Who could possibly live in a place like Johannesburg, CA?

It’s a town literally sliced down the middle by a heavily traveled slab of pavement called Highway 395. Tucked away on the heel of the desert, this former mining district is better left in the rear view mirror. Shacks and buildings older than the road itself sit within spitting distance of either side and the only amenity available is a bush to pee in. The nearest gas station is fifteen minutes away and the grocery store is another hour after that, if you’re so inclined to go that far.

But for two young tikes like Jenn and Pete who grew up in this no-horse town, this was the only home they’d ever known. Jenn, a mere nine years old and Pete, a wicked 11, spent many of their days creating headaches for their parents. What better way to break up the monotony of nothingness than start a bit of trouble, right?
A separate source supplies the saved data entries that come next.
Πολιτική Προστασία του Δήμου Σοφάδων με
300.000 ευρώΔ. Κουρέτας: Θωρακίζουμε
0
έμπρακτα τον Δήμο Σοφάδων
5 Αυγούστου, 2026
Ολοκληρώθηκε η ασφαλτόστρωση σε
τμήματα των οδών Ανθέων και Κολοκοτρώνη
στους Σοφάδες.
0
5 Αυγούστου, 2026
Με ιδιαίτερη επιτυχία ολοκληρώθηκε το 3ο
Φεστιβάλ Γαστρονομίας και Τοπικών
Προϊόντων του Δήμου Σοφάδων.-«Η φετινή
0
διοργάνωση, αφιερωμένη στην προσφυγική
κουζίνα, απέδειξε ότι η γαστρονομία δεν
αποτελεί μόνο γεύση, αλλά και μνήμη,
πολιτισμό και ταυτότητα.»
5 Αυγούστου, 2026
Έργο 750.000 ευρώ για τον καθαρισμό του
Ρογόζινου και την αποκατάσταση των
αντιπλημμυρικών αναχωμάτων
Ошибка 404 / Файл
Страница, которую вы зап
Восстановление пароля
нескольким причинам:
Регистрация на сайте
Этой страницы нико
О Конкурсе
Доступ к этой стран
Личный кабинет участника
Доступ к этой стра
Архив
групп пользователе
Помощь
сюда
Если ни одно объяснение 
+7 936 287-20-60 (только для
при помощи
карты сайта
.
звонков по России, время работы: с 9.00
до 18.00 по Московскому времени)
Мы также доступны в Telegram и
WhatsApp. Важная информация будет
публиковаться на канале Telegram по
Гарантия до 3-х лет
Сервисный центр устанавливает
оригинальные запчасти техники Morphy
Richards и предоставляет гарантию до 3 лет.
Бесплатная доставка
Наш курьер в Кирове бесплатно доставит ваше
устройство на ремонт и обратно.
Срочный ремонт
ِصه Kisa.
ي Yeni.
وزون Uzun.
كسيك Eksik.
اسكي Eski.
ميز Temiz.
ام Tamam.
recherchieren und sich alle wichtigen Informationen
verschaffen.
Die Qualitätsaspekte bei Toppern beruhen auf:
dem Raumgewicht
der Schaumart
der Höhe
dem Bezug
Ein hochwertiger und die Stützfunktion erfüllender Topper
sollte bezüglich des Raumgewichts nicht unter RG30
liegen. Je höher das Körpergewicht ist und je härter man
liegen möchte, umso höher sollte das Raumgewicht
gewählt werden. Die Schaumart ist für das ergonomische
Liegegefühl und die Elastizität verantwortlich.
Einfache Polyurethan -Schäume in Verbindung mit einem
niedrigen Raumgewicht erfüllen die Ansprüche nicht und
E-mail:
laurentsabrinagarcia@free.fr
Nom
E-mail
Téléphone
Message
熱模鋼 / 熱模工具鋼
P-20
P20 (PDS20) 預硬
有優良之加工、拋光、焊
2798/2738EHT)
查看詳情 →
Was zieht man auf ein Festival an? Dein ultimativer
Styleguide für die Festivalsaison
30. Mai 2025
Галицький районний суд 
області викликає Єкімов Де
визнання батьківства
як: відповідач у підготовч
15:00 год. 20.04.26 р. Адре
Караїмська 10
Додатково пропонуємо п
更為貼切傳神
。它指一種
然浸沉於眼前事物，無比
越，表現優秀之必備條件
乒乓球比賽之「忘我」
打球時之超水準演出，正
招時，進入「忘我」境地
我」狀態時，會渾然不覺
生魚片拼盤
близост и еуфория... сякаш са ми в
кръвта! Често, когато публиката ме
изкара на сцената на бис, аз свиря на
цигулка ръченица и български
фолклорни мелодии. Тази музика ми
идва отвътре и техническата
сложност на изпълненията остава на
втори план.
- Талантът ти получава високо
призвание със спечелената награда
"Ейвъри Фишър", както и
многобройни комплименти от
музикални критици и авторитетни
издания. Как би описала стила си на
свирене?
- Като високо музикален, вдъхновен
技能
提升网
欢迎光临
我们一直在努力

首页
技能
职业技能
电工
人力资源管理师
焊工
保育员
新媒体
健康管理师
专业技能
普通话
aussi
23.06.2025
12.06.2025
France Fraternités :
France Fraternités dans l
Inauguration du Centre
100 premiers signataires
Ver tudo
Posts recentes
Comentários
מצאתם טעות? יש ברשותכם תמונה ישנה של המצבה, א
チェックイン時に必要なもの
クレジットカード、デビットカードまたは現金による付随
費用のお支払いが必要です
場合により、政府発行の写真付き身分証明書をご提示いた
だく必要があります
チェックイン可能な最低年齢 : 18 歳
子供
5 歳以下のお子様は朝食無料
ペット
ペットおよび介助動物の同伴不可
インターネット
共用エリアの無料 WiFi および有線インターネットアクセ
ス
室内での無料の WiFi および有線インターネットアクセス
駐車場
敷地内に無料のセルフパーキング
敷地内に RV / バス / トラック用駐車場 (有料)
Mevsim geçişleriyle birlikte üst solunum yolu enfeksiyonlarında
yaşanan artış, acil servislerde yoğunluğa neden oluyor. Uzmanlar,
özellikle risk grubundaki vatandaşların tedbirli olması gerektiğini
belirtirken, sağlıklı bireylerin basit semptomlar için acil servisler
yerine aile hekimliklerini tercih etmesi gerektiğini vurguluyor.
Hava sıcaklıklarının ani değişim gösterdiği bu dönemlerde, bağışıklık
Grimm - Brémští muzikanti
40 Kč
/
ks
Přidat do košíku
Well, one windy Thursday afternoon, a bright idea might have left Jenn and Pete with a little more than they’d bargained for, the outcome of which would change the town forever.

Jenn and Pete sat down on either side of Highway 395 for their daily game of catch. Jenn, who was skinny with blonde hair and clad in Goodwill clothing, assumed her usual position as she sat against the lamppost in front of the dilapidated gas station. Pete, a robust boy with shaggy brown hair, sat in the dirt in front of his house on the other side, tossing a large red rubber ball up and down over his lap.
Pete chucked the ball across the highway to Jenn, who leaned forward to grab it as it bounced.

“Do you think super heroes dream?” she asked as she caught it, and tossed the ball back.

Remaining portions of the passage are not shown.